Am Stadioneingang steht die Uhr auf 11:33. Der Jubel der vielen Zuschauer ist bereits zu hören. In diesem Moment ist der Akku von meinem Fotoapparat leer. Wir müssen noch um einige Ecken dann spüre ich Gras unter meinen Füßen und laufe in einen Hexenkessel aus Lärm und Emotionen. Ich sehe die Zuschauer, die am Gitter des Innenraums stehen und erahne die vollen Ränge. Ich habe es tatsächlich geschafft. Noch eine kleine Runde, jetzt ist das Ziel in Sicht. Wie betäubt überquere ich die Ziellinie und lasse mich von einem Helfer zu den Medaillen führen.

Bei der Zielverpflegung erwartet mich Norbert und führt mich durch ein unglaubliches Gedränge zum Zelt der „Internationals“. Hier werde ich von der Werner Otto Gruppe schon erwartet und dann beglückwünschen wir uns erst einmal gegenseitig. Ich lasse mich auf einen Stuhl fallen.

Auf der großen Videoleinwand kann ich miterleben, wie die 12 Stunden „Busse“ das Stadion erreichen. Die Stimmung geht auf den Höhepunkt zu. Kurz vor Zielschluss raffe ich mich noch mal auf. Mit den anderen gehen wir vor zum Gitter, um die letzten Finisher ins Ziel zu schreien. Wir stehen vor der letzten Kurve. Es wird herunter gezählt. 5,4,3,2,1 eine Schuss ertönt und das Ziel wird gnadenlos geschlossen. Für alle die jetzt noch auf der Strecke sind, gibt es kein Finish. Die Zuschauer leiden mit den erschöpften und enttäuschten Kämpfern und zollen unvermindert Beifall. Ob dies allerdings ein Trost ist, wage ich zu bezweifeln. Langsam verebbt der Applaus.

Es ist nun eine Woche vergangen.

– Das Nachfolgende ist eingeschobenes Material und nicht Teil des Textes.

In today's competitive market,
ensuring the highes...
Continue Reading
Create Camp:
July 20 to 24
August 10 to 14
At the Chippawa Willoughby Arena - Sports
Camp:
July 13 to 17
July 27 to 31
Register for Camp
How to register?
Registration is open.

Plötzlich im Alltag kommen die Erinnerungen: Der emotionale Start, diese grandiose Landschaft, das fantastische Publikum und der sensationelle Zieleinlauf. Es ist eine Mischung aus Berlin Marathon und Rennsteiglauf auf 90 Kilometern. Jetzt müssen Norbert und ich nächstes Jahr noch mal hin. Für Läufer, die den Comrades in zwei aufeinander folgenden Jahren (Up- und Downhill) gefinisht haben, gibt es die Back-to-Back Medaille und außerdem ist 90 jähriges Jubiläum.

Hier kommt noch ein guter Rat zum Schluss:

When the going becomes impossibly tough and fatigue is overwhelming....
hang in....keep walking...

and NEVER NEVER NEVER jump into a rescue bus.